Thursday, April 19, 2018

Discernment

You don’t mess with somebody’s someone.

That’s all the discernment that was needed.

I received an apology from the other woman this morning but I’m not sure if it was genuine in nature. Did she want my blessing? Did she want to save face? Or, was a guilty conscience really eating away at her?

I would give her the benefit of the doubt and assume the latter should she have told me that she was finished being played by him as well. Instead, she is currently praying about the situation and evaluating. It’s a little late for that, don’t you think?

The situation is black and white. Whether she wants acceptance from me or not, to which I won’t be giving, the way they unfolded won’t ever change.

Lies. Cheating. Mourning. Scheming. Hiding.

I wouldn’t want that to ever be a part of my love story. But maybe that doesn’t bother her, to each their own. Like I responded though, I appreciate the sentiment but I cannot give my blessing or accept an apology while she is still tied to him. Discernment is clear. I also let her in on a multitude of facts, words, situations concerning him that are purely truth. We have tangible evidence concerning the majority. And I say we because there are witnesses and friends to those words.

In fact, after my in-person chat with him last week on April 12th, he took a phone call from one of my friends. To which he explained his feelings of both love and happiness within our relationship but also that he does not feel good enough for me. He never mentioned the other woman. 

My question to her is, would you want to be the one he is insulting by way of this comment? He isn’t good enough for me, but he's good enough for you? I wouldn’t want that to be said to others which is why I let you know. It wasn’t to hurt you but to help you - to which you didn’t deserve the help. Because, you knew from day one what kind of man he was. You told me that you were waiting to see but any man who does what he did WITH you is not the man of God that one would assume you’d want to find.
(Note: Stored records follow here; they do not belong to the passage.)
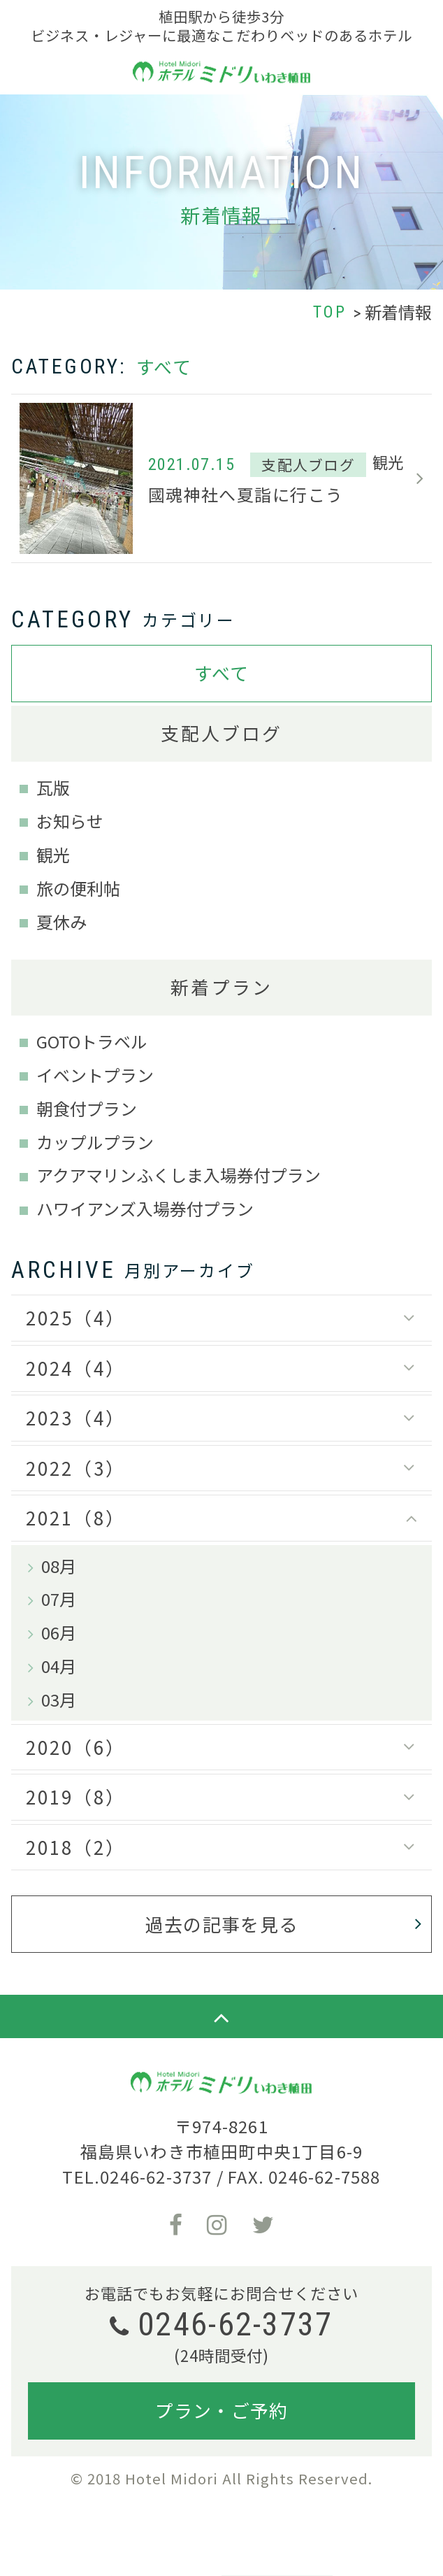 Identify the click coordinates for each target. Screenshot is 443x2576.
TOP (330, 312)
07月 (58, 1598)
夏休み (61, 921)
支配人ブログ (222, 733)
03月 (58, 1699)
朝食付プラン (86, 1108)
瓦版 (53, 787)
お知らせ (69, 821)
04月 (58, 1665)
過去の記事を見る (221, 1924)
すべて (221, 672)
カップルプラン (95, 1142)
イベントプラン (95, 1074)
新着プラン (221, 986)
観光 (53, 854)
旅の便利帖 (78, 888)
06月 (58, 1632)
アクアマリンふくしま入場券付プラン (178, 1174)
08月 (58, 1565)
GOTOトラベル (91, 1041)
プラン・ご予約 (221, 2410)
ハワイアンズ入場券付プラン (145, 1208) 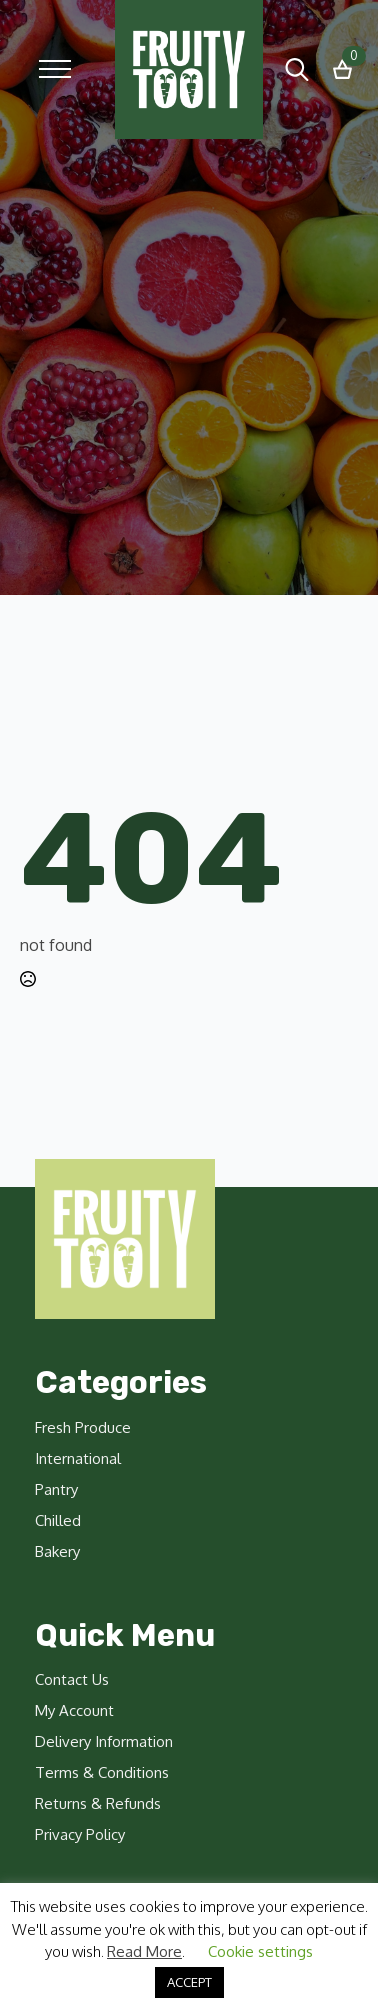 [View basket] (342, 69)
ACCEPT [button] (189, 1982)
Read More (144, 1951)
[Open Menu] (55, 69)
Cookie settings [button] (260, 1951)
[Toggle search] (297, 69) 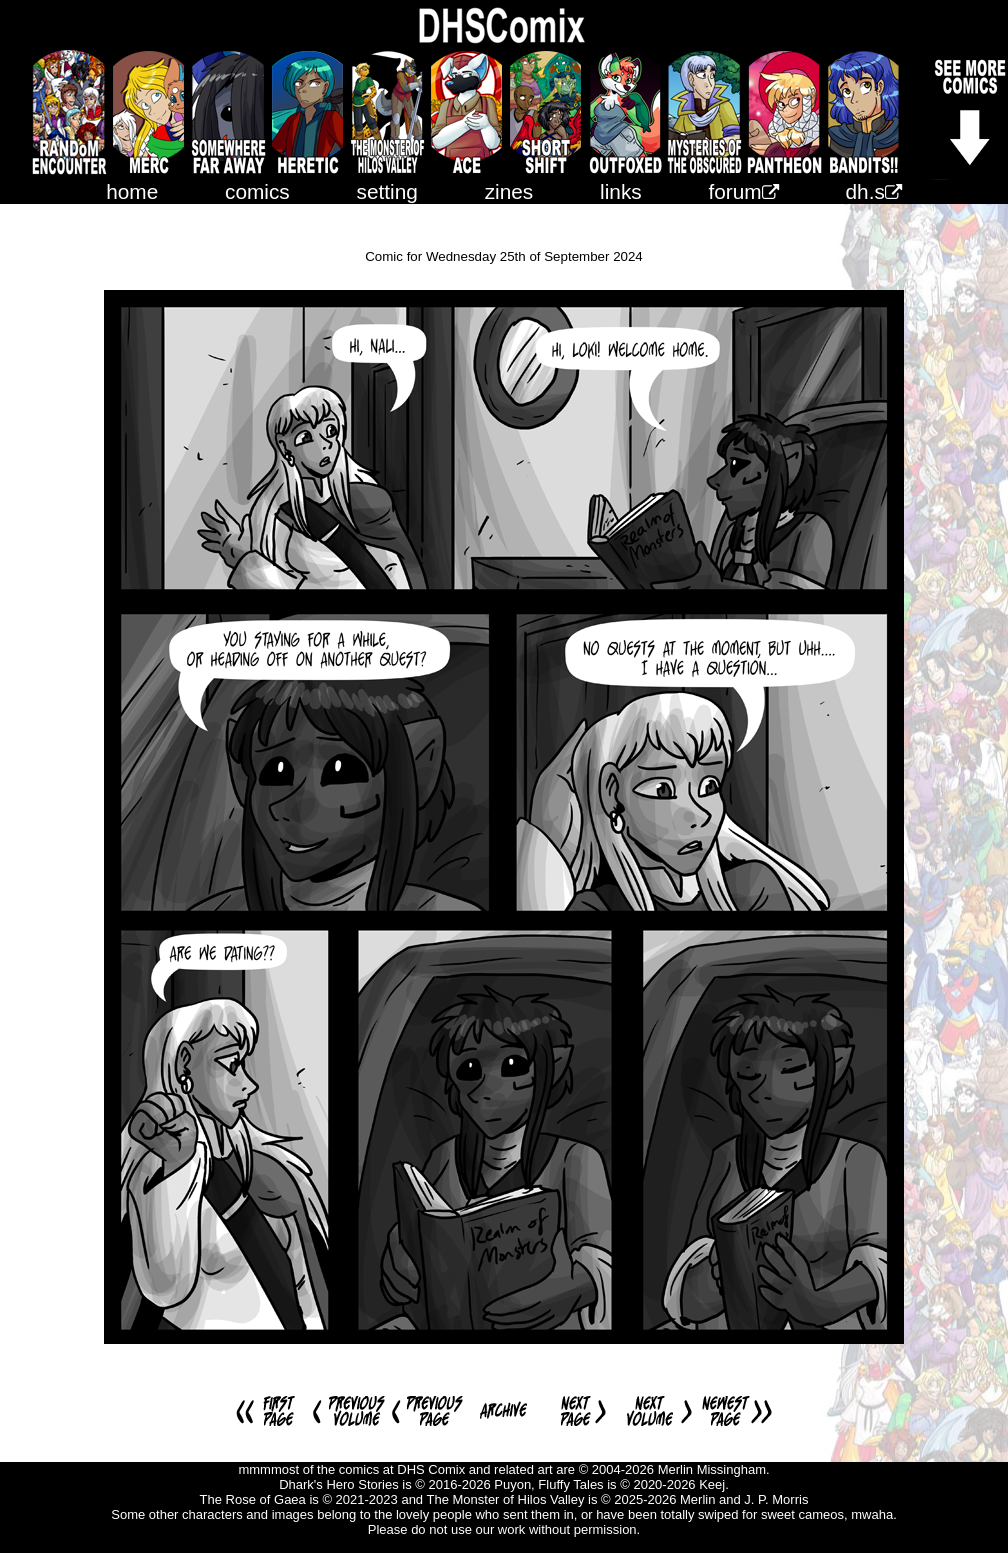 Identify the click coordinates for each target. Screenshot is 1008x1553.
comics (257, 191)
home (132, 191)
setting (387, 191)
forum (744, 191)
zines (509, 191)
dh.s (874, 191)
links (621, 191)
I wish I had been warned. She was. I wouldn’t wish these feelings or trials on my worst enemy. But then again, she was perfectly okay with his behavior while it suited her. Discern all she likes but what’s been done cannot be erased and that icky feeling we all get in our stomachs when we’re up to no good may subside with time but the memories won’t.

It’s easy and comfortable to have someone next to you. It’s hard to say no. It was hard for me to repeat “get your things” that night. And I said it through tears. But I knew that I had to. I had no choice but to save myself and my daughter. This other woman knows I am not lying to her. There’s got to be some kind of pit in her stomach that tells her something isn’t right. It’s not a fantasy love connection. He has those with everyone.

The woman before me was his lost high school love. I think she hates me, and I understand that. But I hope at some point in time she knows that I did not have even a whisper of warning about her until a couple of weeks ago. And me? I was the girl from high school he never got a chance with. He watched me from afar for years and couldn’t muster the courage to speak to me. Mind you, neither of those stories were spoken to just us women, they were told to our friends. But their story? I'm not sure it can ever be spun enough to make a beautiful beginning.

He used this new woman as his scapegoat from reality. He whispered words to her to make her feel like she was extra special and different from the rest. She was the reason he could change for the better. I know that feeling all too well and it's so easy to get sucked into it. He used her place as a means to run away from putting his money where his mouth was, metaphorically and figuratively. It was time to grow up and start walking the walk he was so keen on participating in and guiding me through. He's not chasing the game. He won me and then left me because the fun was over. But the joke is on him, my prize came in the form of clarity for seeing what he really is. 

She just really wants to believe him, and I understand that. I wanted to believe him too. I still do. But I’m also smarter than that. I’m also smarter than to become a pawn in their cover up. You can’t cover up the fact you brought a very attached man into your home when the idea of entertaining him should have never crossed your mind, instead it should have been a big, bright, glowing, red flag to run.

She’s got to realize that I was told the same sweet things. The same “I’ve never felt like this before,” it was told to me ... the same was told my mother ... the same was to told OUR friends ... How can you be “baby” now when just a couple weeks ago I was told that I’d always be his baby as he walked out my front door with bags in his hand - headed to your house? And if it’s not your house, or your bed, it’s another woman’s. Within less than one year he’s moved into three women’s lives, in a way that was selfish, cruel, and clearly ... wrong.

“Grace, there is no one else. There never will be anyone else,” he repeated.

Strange isn’t it?

That’s called getting played. And right now he’s out of moves. The only move he has is the only woman that’s giving him an option. The only move he has is to save as much face with the option that has his new job attached to it because it could get really, really hostile on the bench. A job that he wanted to further his career and “family,” - his reference to me and Claire, not my own.

Signing off with a whole lot of Blue Devil Pride 💙💙💙

P.S. I suggest taking a really good listen to Taylor Swift's "Getaway Car."